Laravel Feature/Unit Testing


Since I am still rather a beginner in Laravel, I just stumbled upon an interesting issue with testing and need a second opinion.

I wrote models, controllers, views, factories, seeders and then (feature) tests. Tests do cover a lot (won't say all), but I just found out an issue which was not caught by tests, despite it should. Tests are mostly done by calling HTTP endpoints, so in theory it should show, add, edit and delete the data as user would. Factories are making sure that the entered data is about the same as user would enter (please let's leave out fraudulent users for this talk, that can change HTTP POST request).

So the issue was that model's attribute accepts true or false, factory only generates these two values for that attribute, but in controller when editing I wrongly set that if value is false or not present, it sets value to null. Strangely, despite I ran a lot of tests, this issue never showed up before, it only showed when I manually tried to update the model.

So, my questions:

  • why the tests didn't catch this issue, despite in some cases my edit call did send a false for that attribute?
  • how detailed are you writing the tests for your code? Are you testing ever possible outcome, with valid and invalid data, making a huge number of tests? Because testing all possible combinations will make number of tests huge.

Some code, since I know some of you will ask (note that I will only add relevant parts, not everything):

migration:

class CreateClientsTable extends Migration
{
    public function up()
    {
        Schema::create('clients', function (Blueprint $table) {
            $table->id();
            ...
            $table->boolean('invoice_details')->default(false);
            ...
        });
    }
    public function down()
    {
        Schema::dropIfExists('clients');
    }
}

model:

class Client extends Model
{
    use HasFactory;

    protected $fillable = [
        ...
        'invoice_details',
        ...
    ];

    ...

    protected static function newFactory(): Factory
    {
        return ClientFactory::new();
    }
}

controller:

class ClientController extends Controller
{
    ...
    
    public function edit(int $id): View
    {
        $data = Client::findOrFail($id);
        return view('client::edit', compact('data'));
    }

    public function update(UpdateClientRequest $request, int $id)
    {
        $client = Client::findOrFail($id);

        $response = $client->update([
            ...
            'invoice_details' => $request->invoice_details ?? null, // NOTE THE NULL, THIS TRIGGERED THE ERROR
            ...
        ]);

        ...
        
        return CustomResponse::resource($request, 'update', $response, route('client.index'), Client::findOrFail($id));
    }
}

factory:

class ClientFactory extends Factory
{
    protected $model = Client::class;

    public function definition(): array
    {
        $details = [
            ...
            'invoice_details' => $this->faker->randomElement([true, false]),
        ];

        if ($details['invoice_details']) {
            ...
        }

        return $details;
    }
}

seeder:

class ClientsSeeder extends Seeder
{
    public function run()
    {
        $client = Client::factory()->create();
    }
}

Error:

SQLSTATE[23000]: Integrity constraint violation: 1048 Column 'invoice_details' cannot be null (SQL: update clients set invoice_details = ?, clients.updated_at = 2021-06-23 13:14:15 where id = 1)


Solution

  • I am writting with the cellphone, so have that in mind.

    The idea of tests is to test EVERYTHING, you wrote about not being sure if to write a lot of test or do it.
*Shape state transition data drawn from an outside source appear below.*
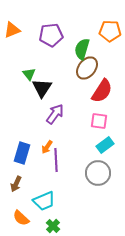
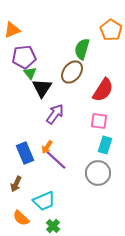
orange pentagon: moved 1 px right, 1 px up; rotated 30 degrees clockwise
purple pentagon: moved 27 px left, 22 px down
brown ellipse: moved 15 px left, 4 px down
green triangle: moved 1 px right, 1 px up
red semicircle: moved 1 px right, 1 px up
cyan rectangle: rotated 36 degrees counterclockwise
blue rectangle: moved 3 px right; rotated 40 degrees counterclockwise
purple line: rotated 45 degrees counterclockwise
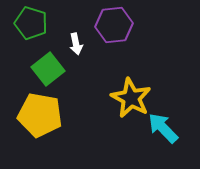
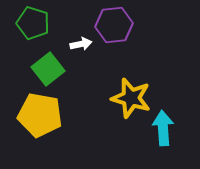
green pentagon: moved 2 px right
white arrow: moved 5 px right; rotated 90 degrees counterclockwise
yellow star: rotated 12 degrees counterclockwise
cyan arrow: rotated 40 degrees clockwise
The short answer is yes, do it, because that's the idea, test wvery possible outcome.

    Some endpoints are really 2 tests, some are 30... You did not catch this true/false (null) prpblem, because you did not test the endpoint getting a wrong value, null in this case or any that would create that value.

    So you have to send a wrong attribute (value) and expect an error back, when that happens, your test passes. Use $response->assertSessionHasError('invoice_details'). Look for it on the documentation as you can pass an array like ['attribute_name' => 'expected error message'].

    If you have more questions, update your question or create a new question with your code.